Sometimes your best chance to break them is when you are seemingly not ready to.
Wait a year or two and you risk the curse seeing you coming.
It was the Demons I had to thank for finding myself in near-freezing conditions at North Port Oval on Saturday afternoon.
The VFL preliminary final between my Bombers seconds and the Casey Demons representing an outlet for the mix of AFL finals bonhomie and envy which gripped me after being ringside for Melbourne’s stirring win over the Hawks.
The sea of colourful VB and Carlton Draught cans that greeted me on entry to the Port Melbourne ground lending a Christmas in September-like festivity to proceedings.
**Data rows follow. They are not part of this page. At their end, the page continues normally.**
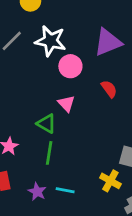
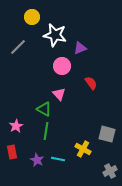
white star: (50, 41) -> (55, 35), moved
purple triangle: (108, 42) -> (80, 48), moved, size x0.6
yellow cross: (110, 181) -> (83, 149), moved

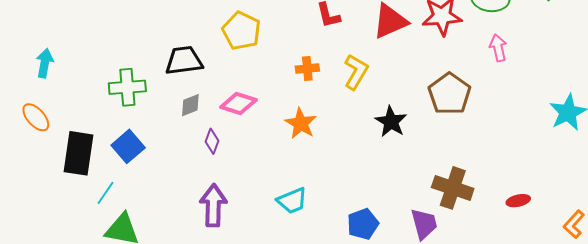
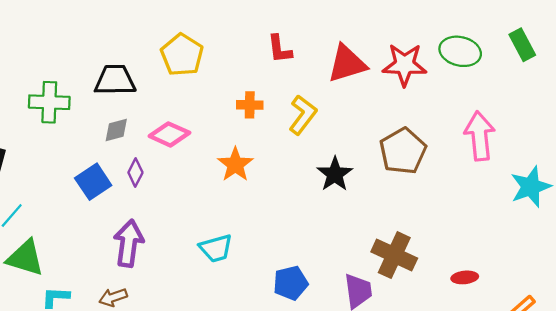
pink arrow: (498, 48) -> (480, 136), moved, size x1.6
blue square: (128, 146) -> (93, 182), moved

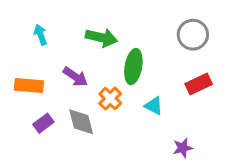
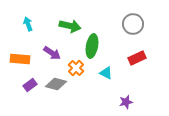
gray diamond: (81, 122) -> (56, 84), turned -60

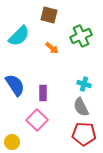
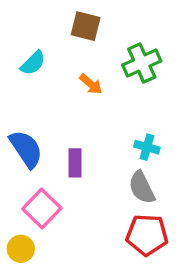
cyan semicircle: (19, 36) -> (33, 63), size x0.7
pink square: (37, 120) -> (42, 208), moved

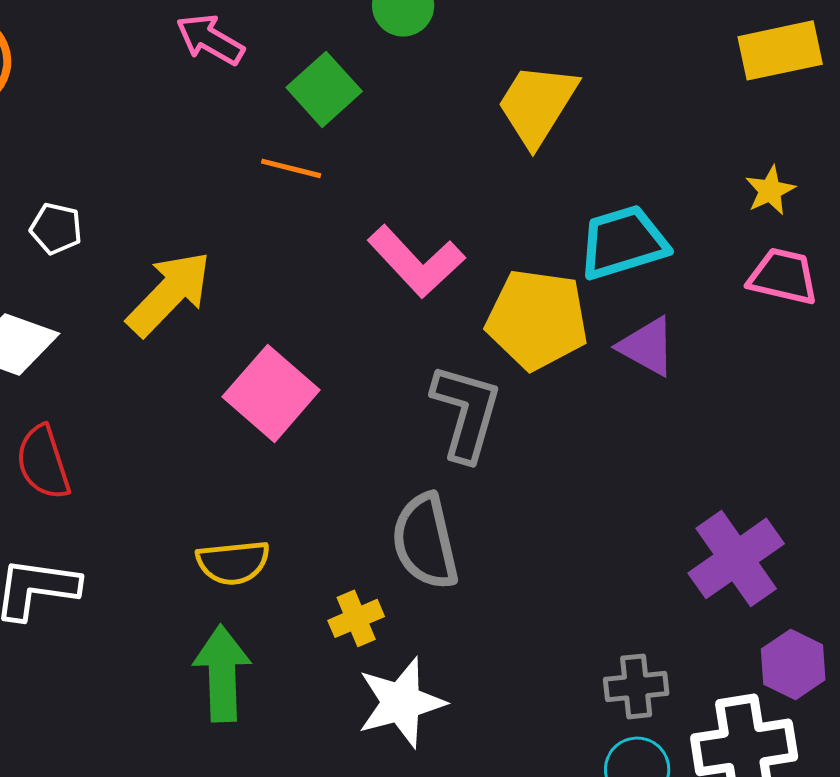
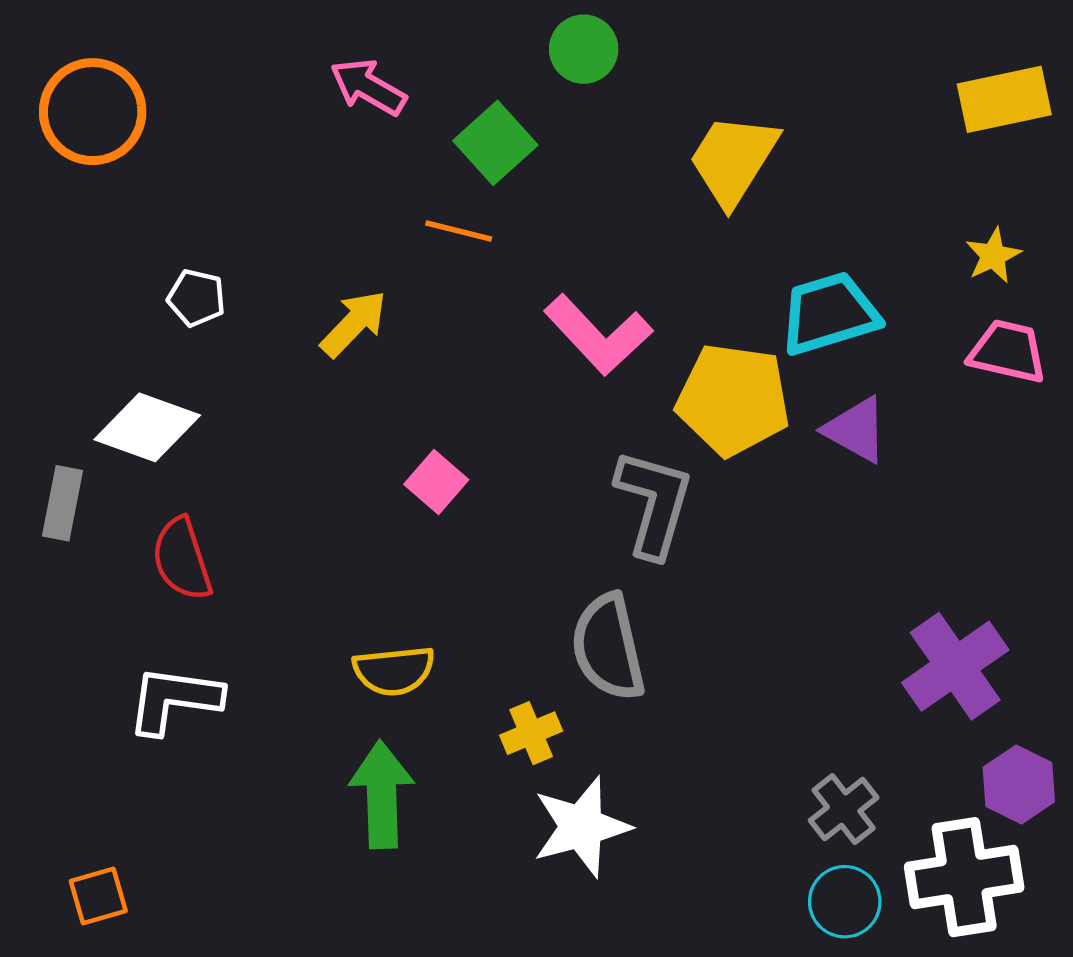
yellow arrow: (169, 293) -> (354, 324), moved, size x0.7
pink square: (271, 393) -> (436, 482), size x0.6
gray cross: (636, 686) -> (844, 809), turned -32

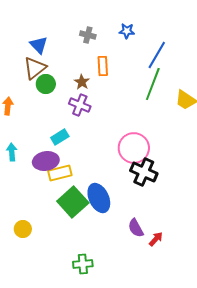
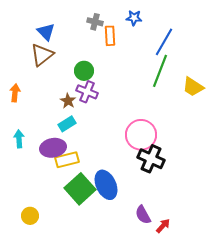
orange rectangle: (103, 66) -> (110, 36), moved
brown star: (82, 82) -> (68, 101), moved
green circle: (46, 84) -> (84, 71), moved

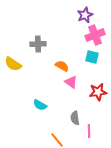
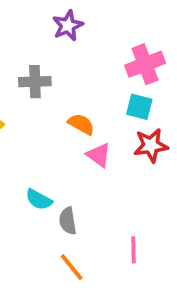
purple star: (85, 15) -> (68, 26), moved
red star: (98, 92) -> (151, 145), moved
gray semicircle: (75, 118) -> (68, 221), moved

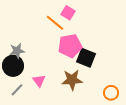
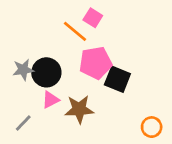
black circle: (13, 66) -> (46, 72), moved
brown star: (72, 80) -> (79, 109), moved
pink triangle: (39, 81) -> (50, 100), moved, turned 40

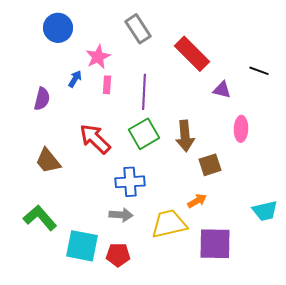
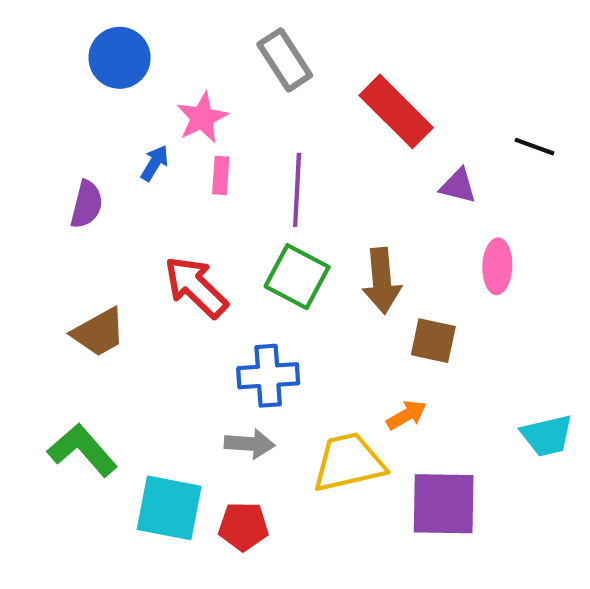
green square: (144, 134) -> (297, 277), turned -32
brown trapezoid: (48, 161) -> (99, 332), turned -80
brown square: (210, 165) -> (433, 341), turned 30

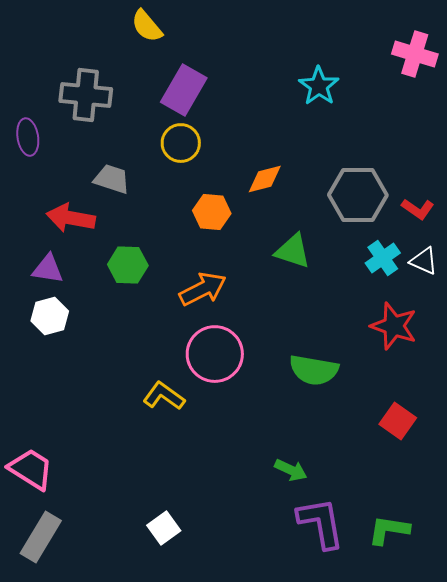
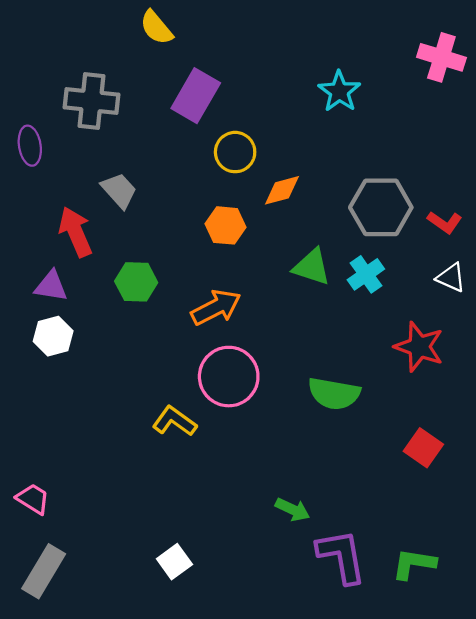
yellow circle: (181, 143) -> (235, 152), moved
gray trapezoid: (112, 179) -> (119, 190), turned 30
red arrow: (71, 218) -> (76, 232), turned 57
cyan cross: (383, 258) -> (366, 274), moved
pink trapezoid: (31, 469) -> (33, 499), size x0.7
green arrow: (291, 470) -> (293, 509), moved

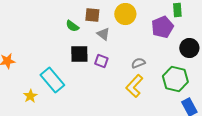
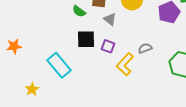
yellow L-shape: (134, 86) -> (125, 64), moved
yellow star: (30, 96) -> (32, 89), moved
Hooded senior Melbourne players doing their best take on paparazzi-shy Hollywood celebrities, all the while struggling to conceal the excitement from the previous night’s heroics written large on their faces.
Bitterly cold, raining and only a solitary, old maxed-out grandstand for shelter, and yet smiles all round.
Fans revelling in a viable contemporary old-school footy experience.
But I digress.
Back to Perth and a relatively muted Eagles outfit standing very much on the outside looking in.
Of course, much of that owes to Victorian football navel-gazing.
But there is also the lingering stain of its 2015 grand final no-show, coupled with Nic Naitanui’s latest knee injury and Andrew Gaffe’s pre-free agency whack, which has conspired to let the air out of West Coast’s tyres.
Yet, while they may not enjoy the same level of outside interest, the Eagles arguably possess the joker in the finals pack.
In fit-again Josh Kennedy, Jack Darling and swingman Jeremy McGovern, West Coast boasts a cast of throwback, blue-chip gorillas capable of challenging the in vogue small-forward set-up.
Telling perhaps that Richmond, that has done most to debunk the ‘tall forwards win finals’ theory, still feels the need to acquire marquee big man Tom Lynch this off-season.
And now we must wait for these two preliminary finals that promise so much.
Reminding ourselves to savour a penultimate weekend of football that so often surpasses the one that it spawns.